Solid state image sensors include those incorporating complementary metal oxide semiconductor (CMOS) design. A photodiode-based pixel array collects opto-electrons for imaging purposes. The pixels are arranged in a row-column format that may, for example, be a 1280×800 array. Row processing circuitry and column processing circuitry operate by known methods to pre-process analog signals and convert the analog signals to digital signals. Low voltage differential signaling (LVDS) provides the final digital output stage. See for example U.S. Pat. No. 7,483,058 issued to Frank et al. and U.S. Pat. No. 7,265,784 issued to Frank.
Designs for competitive imaging technologies include those for charge-coupled device (CCD) and CMOS imaging sensors. These concepts originated in the 1960 and 1970's. While CCD technology achieved an early lead, CMOS is now emerging as the dominant technology. The rise of CMOS-based imaging technology is, in part, attributable to new processing technologies that reduce the size of solid state transistors (MOSFET). Smaller transistor sizes provide higher density, faster speed, lower power dissipation, and more functionality that can be integrated on a single chip. This densification is shown by way of example where in 1995 Jet Propulsion Laboratory produces the first successful active 128×128 pixel CMOS image sensor. The distance from pixel to pixel is known as the pixel pitch. The JPL device of 1995 had a pixel pitch of about 20 μm. This compares to current technologies that are capable of shrinking the pixel pitch down to about 1.2 μm in fully functional imaging devices; however, transistor size is no longer the limiting factor in achieving further scale reductions beyond about 1.2 μm.

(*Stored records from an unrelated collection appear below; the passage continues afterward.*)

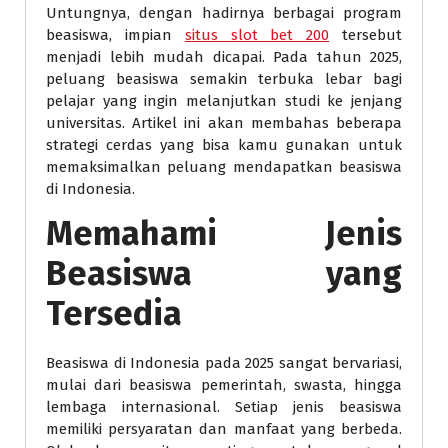
Untungnya, dengan hadirnya berbagai program
beasiswa, impian
situs slot bet 200
tersebut
menjadi lebih mudah dicapai. Pada tahun 2025,
peluang beasiswa semakin terbuka lebar bagi
pelajar yang ingin melanjutkan studi ke jenjang
universitas. Artikel ini akan membahas beberapa
strategi cerdas yang bisa kamu gunakan untuk
memaksimalkan peluang mendapatkan beasiswa
di Indonesia.
Memahami Jenis
Beasiswa yang
Tersedia
Beasiswa di Indonesia pada 2025 sangat bervariasi,
mulai dari beasiswa pemerintah, swasta, hingga
lembaga internasional. Setiap jenis beasiswa
memiliki persyaratan dan manfaat yang berbeda.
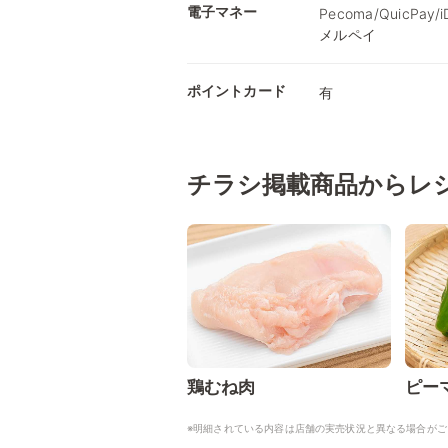
電子マネー
Pecoma/QuicPay
メルペイ
ポイントカード
有
チラシ掲載商品からレ
鶏むね肉
ピー
※明細されている内容は店舗の実売状況と異なる場合がご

Smaller pixel sizes problematically provide less photosensing area on the pixel itself. Each pixel is less sensitive to light where also the signal to noise ratio is disadvantageously reduced. These problems diminish the dynamic range that is achievable from each pixel. Various solutions have been proposed to address this problem, but each solution has its own problems. Logarithmic response pixels have been proposed to extend the dynamic range nonlinearly, as reported in Kavidas et al. “a Logarithmic Response CMOS Image Sensor With On-Chip Calibration” IEEE Journal of Solid State Circuits, Vol. 35, No. 8 pp. 1146-1152 (August 2000). This solution is problematic where the nonlinear response produces difficulty in reconstructing the final image. Another proposed solution is to provide a lateral overflow capacitor as reported in Akahane et al., “A Sensitivity and Linearity Improvement of a 100-dB Dynamic Range CMOS Image Sensor Using A Lateral Overflow Integration Capacitor” IEEE Journal of Solid State Circuits, Vol. 41 No. 7, pp. 1577-1587 (July 2008). This second solution problematically introduces a large variation in the threshold voltage of the transfer gates, and this may introduce additional ‘dark’ current leading to higher dark current imaging shot noise. Some have proposed adopting multiple exposure times to expand the dynamic range as reported in Mase et al. “A Wide Dynamic Range CMOS Image Sensor With Multiple Exposure-Time Signal Outputs and 12-bit Column-Parallel Cyclic A/D Converters” IEEE Journal of Solid-State Circuits, Vol. 40 No. 12 pp. 2787-2795 (December 2005). This third solution produces discontinuity in the signal-to-noise ratio, where also differing integration times may distort images due to motion.
As reported in U.S. Pat. No. 5,625,210 issued to Lee et al., pinned photodiodes may be incorporated into CMOS image sensors to improve the blue response, reduce image lag and minimize the dark current characteristics of active pixel sensors.